The consulting team supports our internal cybersecurity program as well as our client’s program needs.  Job responsibilities will vary based on the consulting role, but can include any of the following: 

• Internal: Conduct regular vulnerability assessments for customers using industry standard tools. Analyze the scan results and compile reports to help customers prioritize remediation efforts within their environment 
• Customer-facing: Work with customers to communicate their vulnerability presence and help them prioritize remediation efforts within their environment 
• Internal: Develop and maintain a patch management strategy in alignment with customer needs 
• Internal: Schedule and deploy patches to systems and applications in accordance with customer needs 
• Internal: Track remediation and patching efforts using vulnerability scans to confirm successful remediation 
• Internal: Participate in internal audit and compliance processes and work with third party auditors to meet compliance obligations 
• Internal: Perform internal risk assessments, and work with the team to implement controls and close identified gaps 
• Internal: Manage internal controls to meet compliance obligations such as policy and procedure, quarterly checks, and access auditing 
• Internal: Mange third party vendor risk management process for all vendors Legato Security utilizes or partners with 
• Client-facing: Perform risk assessments using many security and compliance frameworks on client infrastructure as part of client engagements 
• Client-facing: Write and deliver risk assessment reports with identified controls gaps and recommended remediation 
• Client-facing: Perform specific compliance framework gap assessments in client requirements as part of services engagements 
• Client-facing: Perform penetration, cybersecurity control and incident response testing activities 
• Client-facing: Perform incident response and remediation activities 
• Internal and Client-facing: Monitor and manage ongoing assessment controls and tools to determine additional risk in real time 
• General: Keep up to date with compliance framework changes, regulatory updates, and laws that may affect internal or client compliance and risk 

 Qualifications 

• Bachelor’s degree or equivalent experience in compliance, risk management, information technology, cyber security, or another related field 
• Minimum 2 years’ experience working in cybersecurity risk assessments, controls alignment, penetration testing, incident response, and/or third-party vendor risk management 
• Experience in Vulnerability Analysis and Patch Management 
• Excellent written and verbal communication skills 
• Demonstrable analytical and problem-solving skills 
• Understanding of many different compliance frameworks and regulations (NIST, CMMC, ISO27K, PCI DSS, HIPAA, GDPR, CPRA, FERPA, HITRUST, FedRAMP, SOX, etc.) 
• Understanding of cybersecurity best practices and ability to keep up to date on new recommendations 
• Ability to differentiate between different compliance frameworks and how they may apply to client environments differently 
• Previous experience working with outside clients is highly desirable 
• Security certifications such as CISSP, CRISC, CISA, CQA, CEH, etc. is highly desirable 

Compensation 

We conduct ongoing market research to ensure competitive pay at all levels.
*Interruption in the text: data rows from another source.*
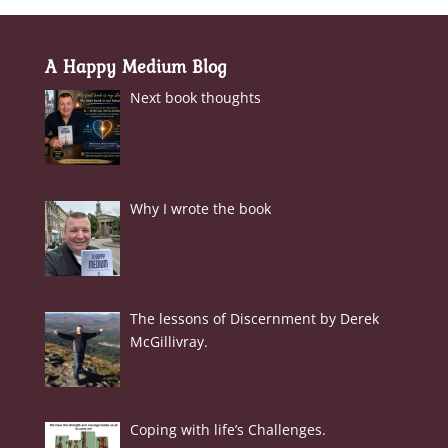
A Happy Medium Blog
Next book thoughts
Why I wrote the book
The lessons of Discernment by Derek
McGillivray.
Coping with life’s Challenges.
The compensation range for this role is $75-80k/year DOE. 

Perks 

• Start-up company in a growth phase with opportunity for advancement based on performance 
• Start-up culture with an office in downtown Salt Lake City, UT 
• Competitive medical and dental benefits for employee and family members 
• Other company-provided benefits such as short-term disability, basic life insurance, children’s orthodontia, with additional voluntary benefits available, and 401K match 
• Flexible Paid Time Off policy 
• Professional Development opportunities specific to role 

Embark on a journey where your skills are valued, your growth is fostered, and your voice is heard. At Legato Security, we understand that diversity is the key to innovation. Our hiring process is designed to provide a transparent, consistent, and uniform experience for all applicants, mitigating unconscious bias every step of the way. We foster a culture of belonging, where each team member is an integral part of the Legato community.  

Legato Security is an equal-opportunity employer.